In 1973, Chol Soo Lee, a 21-year-old Korean immigrant, was sentenced to life in prison for a crime he did not commit. A new documentary, entitled “Free Chol Soo Lee,” premiered last month, 39 years after he was freed from prison. It follows the complicated story of Chol Soo as a victim of the school-to-prison pipeline, racial profiling, and America’s racist “justice” system.
Chol Soo Lee was born in Seoul, Korea during the Korean War (1950-53). His birth was the result of a rape. Ostracized by her family, his mother emigrated to the US without him. When he was 12, he emigrated to live with his mother in San Francisco.
The transition to a new country was not easy. Chol Soo had difficulty communicating in English and at school fought with peers and staff. He served time in juvenile detention and a psychiatric facility and was eventually dragged deeper into the school-to-prison pipeline.
In June 1973, Yip Yee Tak, a member of the Chinese American gang Wah Ching, was gunned down in Chinatown, San Francisco. Chol Soo was picked up by police after three white tourists placed him at the scene of the murder. There was no material evidence to justify their claims. Despite his innocence, Lee spent 10 years in San Quentin State Prison, eight of which were on death row.

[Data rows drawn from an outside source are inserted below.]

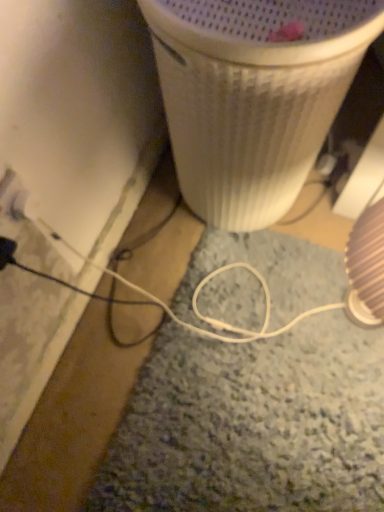 Describe the element at coordinates (253, 96) in the screenshot. The width and height of the screenshot is (384, 512). I see `white ribbed plastic at center` at that location.

Where is `white ribbed plastic at center`? white ribbed plastic at center is located at coordinates (253, 96).

At what (x,y) coordinates should I click in order to perform the action: click on white ribbed plastic at center. Please return your answer as a coordinate pair (x, y). Looking at the image, I should click on (253, 96). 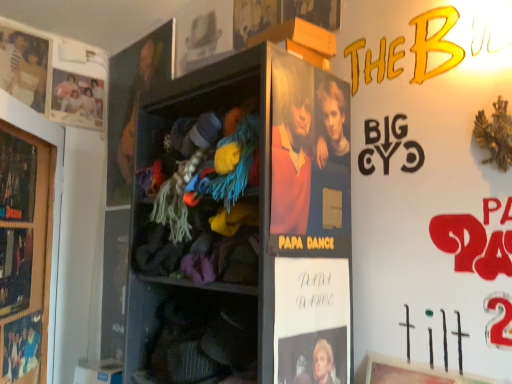 Locate an element on the screen. matte paper poster at center, the 3th person viewed from the left is located at coordinates (291, 145).

What do you see at coordinates (136, 102) in the screenshot? I see `matte black guitar at upper left, the second person viewed from the right` at bounding box center [136, 102].

Where is `matte cardboard poster at upper center, the third movie poster when ordered from left to right`? The image size is (512, 384). matte cardboard poster at upper center, the third movie poster when ordered from left to right is located at coordinates click(x=203, y=35).

The height and width of the screenshot is (384, 512). Find the location of `matte cardboard movie poster at lower left, the third movie poster from the right`. matte cardboard movie poster at lower left, the third movie poster from the right is located at coordinates (21, 346).

This screenshot has height=384, width=512. What are the coordinates of `matte paper poster at center, the 3th person viewed from the left` in the screenshot? It's located at (291, 145).

Is matte paper movie poster at upper center, the 1th movie poster positioned from the top, bigger than matte paper poster at center, the third person viewed from the back?

Incorrect, matte paper movie poster at upper center, the 1th movie poster positioned from the top, is not larger than matte paper poster at center, the third person viewed from the back.

From a real-world perspective, is matte paper movie poster at upper center, the 4th movie poster positioned from the left, physically above matte paper poster at center, the third person viewed from the back?

Yes, from a real-world perspective, matte paper movie poster at upper center, the 4th movie poster positioned from the left, is on top of matte paper poster at center, the third person viewed from the back.

Which object is closer to the camera taking this photo, matte paper movie poster at upper center, the 4th movie poster positioned from the left, or matte paper poster at center, acting as the first person starting from the front?

matte paper poster at center, acting as the first person starting from the front, is more forward.

Can you confirm if matte black guitar at upper left, the second person viewed from the right, is wider than matte cardboard poster at upper center, which is the second movie poster in right-to-left order?

Incorrect, the width of matte black guitar at upper left, the second person viewed from the right, does not surpass that of matte cardboard poster at upper center, which is the second movie poster in right-to-left order.

Can you confirm if matte black guitar at upper left, arranged as the 2th person when viewed from the left, is positioned to the left of matte cardboard poster at upper center, arranged as the 2th movie poster when viewed from the top?

Yes.

From a real-world perspective, which is physically above, matte black guitar at upper left, the 2th person in the front-to-back sequence, or matte cardboard poster at upper center, the third movie poster when ordered from left to right?

From a 3D spatial view, matte cardboard poster at upper center, the third movie poster when ordered from left to right, is above.

Does point (32, 208) come closer to viewer compared to point (328, 355)?

No.

Is matte black poster at center, the first advertisement from the right, surrounded by matte black poster at left, arranged as the 2th advertisement when viewed from the left?

No, matte black poster at center, the first advertisement from the right, is not surrounded by matte black poster at left, arranged as the 2th advertisement when viewed from the left.

Considering the sizes of objects matte black poster at left, which is counted as the 2th advertisement, starting from the right, and matte black poster at center, which appears as the third advertisement when viewed from the left, in the image provided, who is smaller, matte black poster at left, which is counted as the 2th advertisement, starting from the right, or matte black poster at center, which appears as the third advertisement when viewed from the left,?

matte black poster at center, which appears as the third advertisement when viewed from the left, is smaller.

Is matte white family portrait at upper left, positioned as the first person in left-to-right order, completely or partially inside wooden shelf at center?

No, matte white family portrait at upper left, positioned as the first person in left-to-right order, is not a part of wooden shelf at center.

Based on the photo, considering the positions of objects wooden shelf at center and matte white family portrait at upper left, the 3th person when ordered from front to back, in the image provided, who is more to the right, wooden shelf at center or matte white family portrait at upper left, the 3th person when ordered from front to back,?

Positioned to the right is wooden shelf at center.

Is wooden shelf at center far from matte white family portrait at upper left, positioned as the first person in left-to-right order?

wooden shelf at center is far away from matte white family portrait at upper left, positioned as the first person in left-to-right order.

What's the angular difference between wooden shelf at center and matte white family portrait at upper left, which appears as the 1th person when viewed from the back,'s facing directions?

The angle between the facing direction of wooden shelf at center and the facing direction of matte white family portrait at upper left, which appears as the 1th person when viewed from the back, is 89.9 degrees.

From the image's perspective, relative to matte black poster at center, the first advertisement from the right, is wooden framed poster at left, the third advertisement from the right, above or below?

wooden framed poster at left, the third advertisement from the right, is situated higher than matte black poster at center, the first advertisement from the right, in the image.

Would you say wooden framed poster at left, the 1th advertisement from the left, contains matte black poster at center, the first advertisement from the right?

No, matte black poster at center, the first advertisement from the right, is not surrounded by wooden framed poster at left, the 1th advertisement from the left.

Considering the relative positions of wooden framed poster at left, the 1th advertisement from the left, and matte black poster at center, the first advertisement from the right, in the image provided, is wooden framed poster at left, the 1th advertisement from the left, to the left or to the right of matte black poster at center, the first advertisement from the right,?

In the image, wooden framed poster at left, the 1th advertisement from the left, appears on the left side of matte black poster at center, the first advertisement from the right.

While telling Chol Soo’s story, the documentary shows that justice works differently when the person on trial isn’t white. Chol Soo’s conviction and subsequent trial sparked a grassroots social justice movement and the formation of the Chol Soo Lee Defense Committee, a landmark pan-Asian American solidarity movement which led to his release in 1983. “Free Chol Soo Lee” became their battle cry. This phrase meant to rectify his conviction, prove Chol Soo’s innocence, and call attention to the blatantly racist system which kept Chol Soo Lee imprisoned for a decade. He died in 2014, he was 62.